Giacomo Manzu was apprenticed to a carver and gilder at the age of 11. In 1928 he enrolled at the Institute of Art in Verona.
The first period of Manzu's work (1928 - 1938) was one of research and experimentation, and he drew on a variety of sources: Donatello, the Romanesque high-relief doors of S. Zeno Maggiore in Verona, the archaic and Etruscan traditions, Auguste Rodin (whose work he discovered on a trip to Paris in 1936), and Medardo Rosso. The range of materials employed also reflected the experimental nature of Manzu's early period. He used wrought iron, copper, silver, polychromed stucco, granite, and wax. The end of this early period also shows, in addition to the choice of wax, his great interest in the modeling properties of this material handled in Rosso's manner. Red Mask (1936) and Susanna (1937) are particularly representative of this trend.
Manzu's mature work dates from 1938, the year in which he turned to relief sculpture and first stated two recurring themes: the Crucifixion and the cardinal. His eight reliefs entitled Cristo nella nostra umanita (1938/1939) were controversial images, criticized by both the Church and the Fascists because they depicted the crucified Christ in contemporary terms. The image of the cardinal addressed itself to a different set of sculptural problems: Manzu was concerned with modeling in the round, with large simple masses that emphasize the majesty of the churchman in his robes. The Crucifixion relief Manzu executed in 1942 was restated in the 1950 commission of Four Stations of the Cross for the church of S. Eugenio in Rome. In 1951 he did the high reliefs for Antwerp's Middelheimpark (Crucifixion and Entombment). The most extensive elaboration of the Crucifixion motif appears in two series that are smaller in scale and shallower in relief: Variations on the Theme of Cristo nella nostra umanità (1947 - 1957) and Variations on a Theme (1955 - 1965). The cardinal image also varied in scale and treatment, moving to life-size figures beginning in 1949. The degree of abstraction ranged from a 1948 Cardinal with greater attention to naturalistic details to a 1954 Cardinal with an angular orientation in space and obliteration of specific features.

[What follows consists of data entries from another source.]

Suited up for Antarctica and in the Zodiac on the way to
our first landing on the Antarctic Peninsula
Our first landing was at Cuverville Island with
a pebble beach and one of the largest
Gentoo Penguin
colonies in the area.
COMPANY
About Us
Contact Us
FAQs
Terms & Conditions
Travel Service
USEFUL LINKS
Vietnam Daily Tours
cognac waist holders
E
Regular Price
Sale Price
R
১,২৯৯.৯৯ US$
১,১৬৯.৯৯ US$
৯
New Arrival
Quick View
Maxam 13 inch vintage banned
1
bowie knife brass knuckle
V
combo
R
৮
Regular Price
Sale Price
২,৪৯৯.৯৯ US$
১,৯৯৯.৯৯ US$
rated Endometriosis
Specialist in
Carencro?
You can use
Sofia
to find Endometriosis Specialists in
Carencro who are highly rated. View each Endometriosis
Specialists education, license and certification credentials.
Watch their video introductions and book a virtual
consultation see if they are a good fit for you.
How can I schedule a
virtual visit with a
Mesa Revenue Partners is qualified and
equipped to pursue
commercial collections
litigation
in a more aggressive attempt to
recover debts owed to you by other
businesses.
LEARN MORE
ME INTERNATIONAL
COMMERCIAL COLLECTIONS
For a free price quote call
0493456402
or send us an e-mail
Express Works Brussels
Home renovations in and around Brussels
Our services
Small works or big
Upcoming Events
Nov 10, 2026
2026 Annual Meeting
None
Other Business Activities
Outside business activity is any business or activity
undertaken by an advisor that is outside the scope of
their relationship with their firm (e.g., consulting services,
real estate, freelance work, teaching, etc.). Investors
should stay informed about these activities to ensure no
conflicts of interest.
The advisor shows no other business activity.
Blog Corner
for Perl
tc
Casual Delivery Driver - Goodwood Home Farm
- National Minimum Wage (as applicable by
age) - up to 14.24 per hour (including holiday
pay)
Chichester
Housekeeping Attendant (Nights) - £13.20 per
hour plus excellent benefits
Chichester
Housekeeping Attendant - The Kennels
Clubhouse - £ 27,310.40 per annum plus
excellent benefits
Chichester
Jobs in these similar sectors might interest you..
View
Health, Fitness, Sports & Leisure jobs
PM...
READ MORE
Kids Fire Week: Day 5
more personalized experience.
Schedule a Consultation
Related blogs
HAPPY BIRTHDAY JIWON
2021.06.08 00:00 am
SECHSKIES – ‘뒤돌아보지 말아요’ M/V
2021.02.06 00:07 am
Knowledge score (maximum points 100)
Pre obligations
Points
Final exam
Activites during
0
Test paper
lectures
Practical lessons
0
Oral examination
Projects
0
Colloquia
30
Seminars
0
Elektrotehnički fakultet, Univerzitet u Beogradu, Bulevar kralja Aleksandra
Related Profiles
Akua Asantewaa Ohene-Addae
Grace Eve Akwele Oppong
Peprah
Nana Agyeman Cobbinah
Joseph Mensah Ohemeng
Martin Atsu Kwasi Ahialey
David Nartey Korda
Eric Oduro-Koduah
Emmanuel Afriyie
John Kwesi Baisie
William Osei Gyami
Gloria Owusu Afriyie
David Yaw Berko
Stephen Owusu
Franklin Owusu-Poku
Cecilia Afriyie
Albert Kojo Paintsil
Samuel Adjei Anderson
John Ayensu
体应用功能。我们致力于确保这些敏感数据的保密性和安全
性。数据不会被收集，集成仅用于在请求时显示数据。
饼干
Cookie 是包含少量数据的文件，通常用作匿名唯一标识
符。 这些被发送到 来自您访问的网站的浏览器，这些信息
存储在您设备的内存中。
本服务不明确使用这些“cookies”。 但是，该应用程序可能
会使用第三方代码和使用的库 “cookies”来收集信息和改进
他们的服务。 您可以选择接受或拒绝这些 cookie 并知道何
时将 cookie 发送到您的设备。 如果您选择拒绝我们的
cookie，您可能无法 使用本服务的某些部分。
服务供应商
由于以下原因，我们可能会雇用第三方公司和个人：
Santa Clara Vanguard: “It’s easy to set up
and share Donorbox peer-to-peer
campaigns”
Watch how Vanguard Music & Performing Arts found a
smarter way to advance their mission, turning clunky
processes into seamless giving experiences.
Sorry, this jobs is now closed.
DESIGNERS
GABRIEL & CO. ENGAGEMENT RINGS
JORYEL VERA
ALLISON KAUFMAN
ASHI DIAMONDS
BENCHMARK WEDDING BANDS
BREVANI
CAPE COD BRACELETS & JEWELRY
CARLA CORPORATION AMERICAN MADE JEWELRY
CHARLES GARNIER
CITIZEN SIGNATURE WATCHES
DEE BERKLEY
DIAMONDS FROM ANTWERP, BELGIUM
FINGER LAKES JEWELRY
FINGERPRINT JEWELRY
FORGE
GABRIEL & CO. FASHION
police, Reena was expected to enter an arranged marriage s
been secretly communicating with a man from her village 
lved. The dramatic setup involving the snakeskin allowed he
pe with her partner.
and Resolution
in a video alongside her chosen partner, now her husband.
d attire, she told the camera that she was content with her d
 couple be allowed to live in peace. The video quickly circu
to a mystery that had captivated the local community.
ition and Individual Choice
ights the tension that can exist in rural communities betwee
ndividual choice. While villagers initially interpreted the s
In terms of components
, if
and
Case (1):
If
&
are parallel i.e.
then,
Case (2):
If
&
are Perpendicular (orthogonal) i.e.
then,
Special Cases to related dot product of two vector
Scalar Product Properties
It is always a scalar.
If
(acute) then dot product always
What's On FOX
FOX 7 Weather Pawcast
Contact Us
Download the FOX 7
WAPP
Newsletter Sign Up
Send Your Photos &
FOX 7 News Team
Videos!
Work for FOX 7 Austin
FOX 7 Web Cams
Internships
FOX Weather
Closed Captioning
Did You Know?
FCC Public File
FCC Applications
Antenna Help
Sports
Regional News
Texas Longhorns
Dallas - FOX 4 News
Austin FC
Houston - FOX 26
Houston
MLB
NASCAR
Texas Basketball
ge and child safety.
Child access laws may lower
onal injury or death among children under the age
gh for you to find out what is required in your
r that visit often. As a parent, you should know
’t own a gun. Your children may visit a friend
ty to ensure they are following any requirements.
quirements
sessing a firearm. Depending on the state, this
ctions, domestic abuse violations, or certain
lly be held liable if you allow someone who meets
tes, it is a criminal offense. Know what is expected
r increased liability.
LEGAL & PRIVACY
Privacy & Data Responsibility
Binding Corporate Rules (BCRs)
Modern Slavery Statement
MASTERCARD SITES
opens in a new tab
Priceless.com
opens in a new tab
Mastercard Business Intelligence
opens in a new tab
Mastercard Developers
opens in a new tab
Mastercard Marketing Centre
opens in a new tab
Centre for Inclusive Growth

His award-winning, essentially a full-length portrait, Francesca represents the third set of themes Manzu handled: secular portraits and the female form. Included in this category are Portrait of a Lady (1946), numerous studies of dancers, and the theme of the artist and his model. Manzu first portrayed the artist and model theme in 1942 in relief. Later he depicted the subject fully modeled in the round; the Self-portrait with Model (1946) is a representative example.
Manzu's work of the 1950's and 1960's included important public commissions, the majority being relief panels for European churches. Best known is the Portal of Death, the bronze doors for St. Peter's in Rome, completed in 1963. It portrays the deaths of saints and martyrs. Depicted on the inner side is the processional frieze Inauguration of the Second Vatican Council. Other doors executed by Manzu are the Door of Love for the Salzburg Cathedral, completed in 1958, and the portal reliefs for St. Laurents Church in Rotterdam, commissioned in 1966.
Although he was an atheist, he was a personal friend of Pope John XXIII and had important liturgical commissions for the Vatican.
He was married to Inge Schabel, who was the model of a large number of his portraits. His son Pio Manzu was an Italian designer.